ECLI:NL:CRVB:2015:1450
Centrale Raad van Beroep
- Hoger beroep
- Rechtspraak.nl
Intrekking en terugvordering van bijstand wegens onduidelijkheid over verblijf en middelen
In deze zaak heeft de Centrale Raad van Beroep op 7 mei 2015 uitspraak gedaan in hoger beroep tegen een eerdere uitspraak van de rechtbank Oost-Nederland. De appellant ontving sinds 2 mei 2001 bijstand op basis van de Wet werk en bijstand (WWB). Naar aanleiding van vermoedens dat de appellant niet in Almere verbleef en contante kasstortingen op zijn bankrekeningen deed, heeft de gemeente Almere een onderzoek ingesteld. Dit leidde tot de intrekking van de bijstand per 7 juli 2006 en een terugvordering van € 68.057,37 over de periode van 7 juli 2006 tot en met 30 april 2011.

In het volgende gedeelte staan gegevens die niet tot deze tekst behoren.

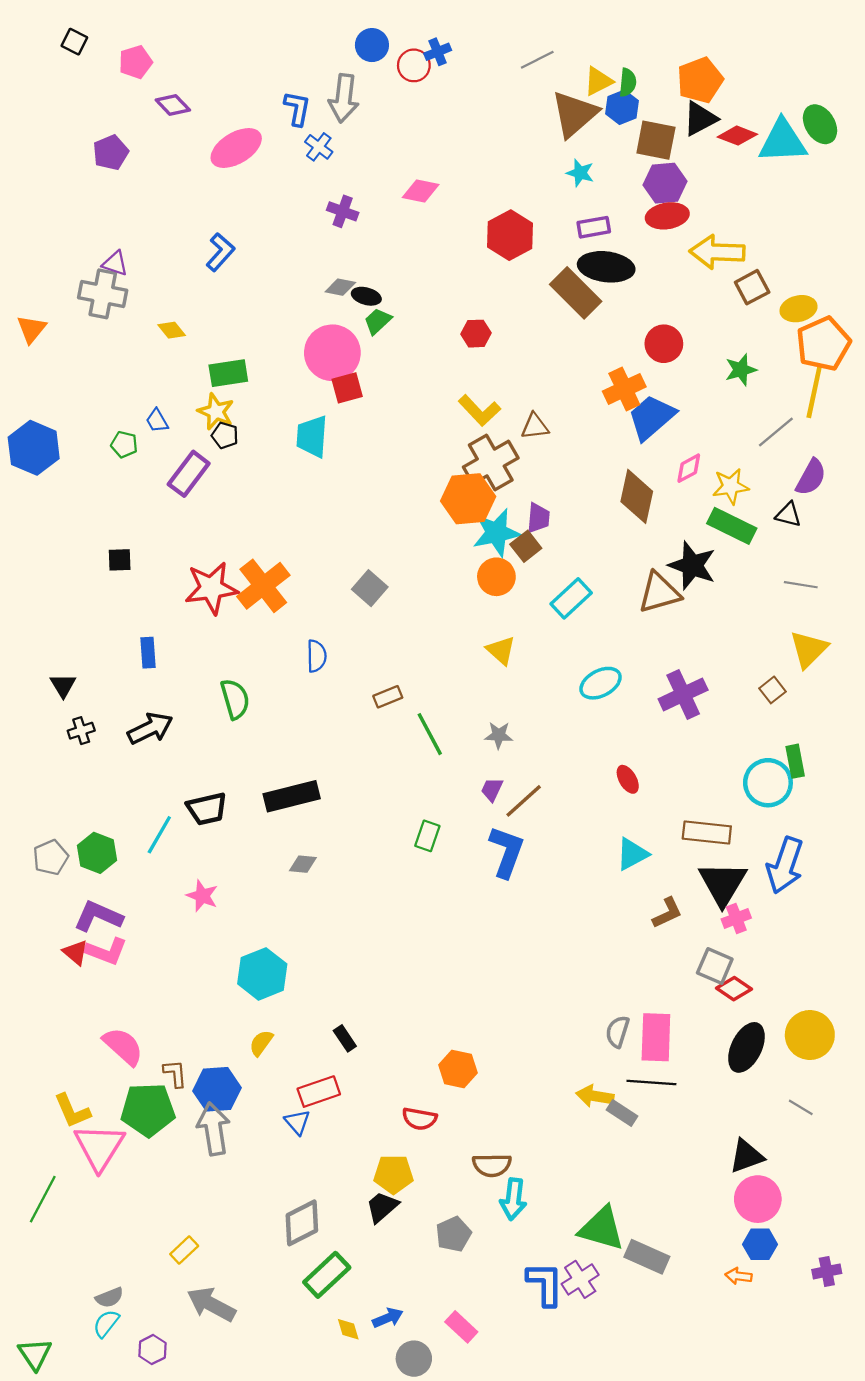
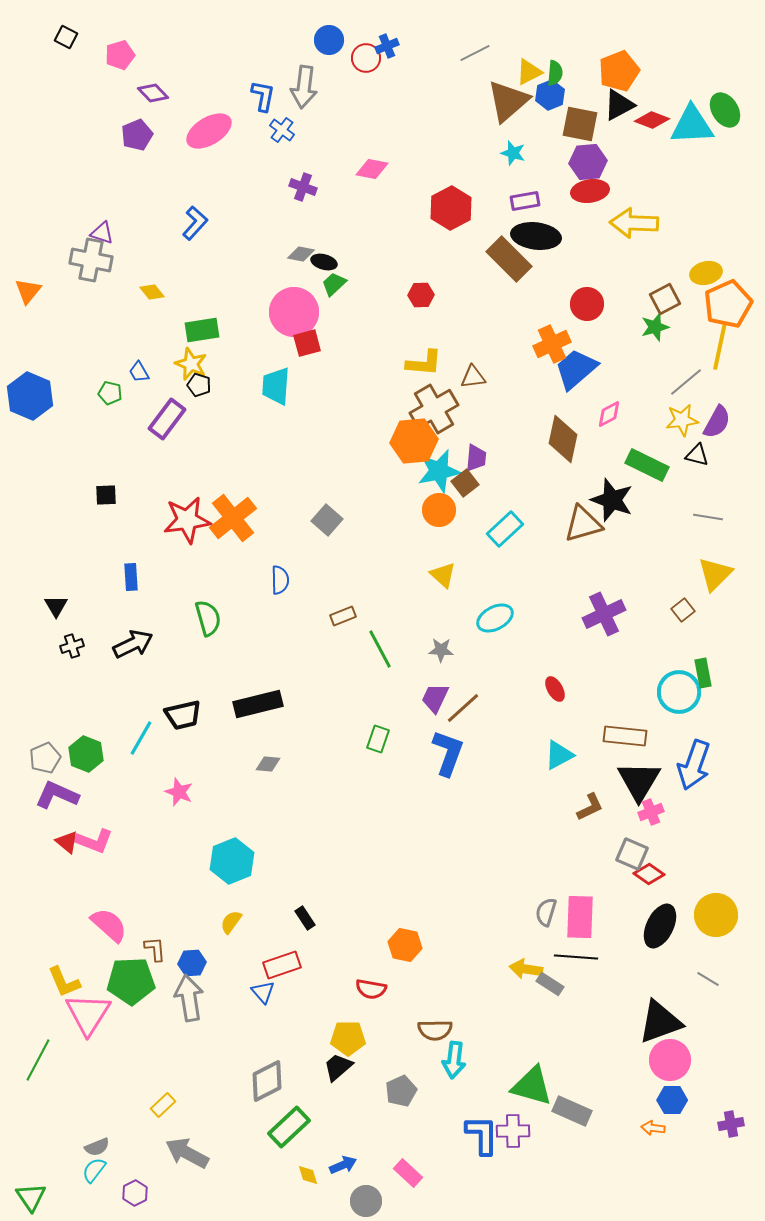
purple pentagon: (111, 153) -> (137, 135), moved
brown square: (752, 287) -> (665, 299), moved
yellow L-shape: (479, 410) -> (424, 363), turned -42
yellow star: (731, 486) -> (682, 420), moved
cyan ellipse: (601, 683) -> (495, 618), moved
purple trapezoid: (492, 789) -> (435, 698), size x1.4
purple L-shape: (98, 916) -> (57, 795), moved
blue hexagon: (217, 1089) -> (192, 963), size x0.7
black triangle: (746, 1156) -> (660, 1022), size x1.4
purple cross: (580, 1279) -> (513, 1131), turned 32

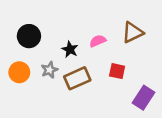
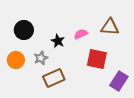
brown triangle: (133, 32) -> (110, 27), turned 30
red square: (117, 71) -> (97, 59), size x1.5
brown rectangle: (77, 78) -> (54, 78), moved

De rechtbank verklaarde het beroep van de appellant tegen het besluit van het college ongegrond. In hoger beroep heeft de appellant betoogd dat zijn recht op bijstand kan worden vastgesteld door de kasstortingen als inkomsten toe te rekenen aan de maand waarin deze zijn gedaan. De Raad oordeelt echter dat de appellant zijn wettelijke inlichtingenverplichting heeft geschonden door geen melding te maken van zijn verblijf in het buitenland en de kasstortingen. Hierdoor kon het college niet vaststellen of de appellant recht had op bijstand.
De Raad bevestigt dat de kasstortingen als inkomsten moeten worden aangemerkt en dat de appellant onvoldoende duidelijkheid heeft verschaft over zijn verblijf in het buitenland. De Raad concludeert dat het college bevoegd was om de bijstand in te trekken en de gemaakte kosten terug te vorderen. De uitspraak van de rechtbank wordt bevestigd, en er is geen aanleiding voor een veroordeling in de proceskosten.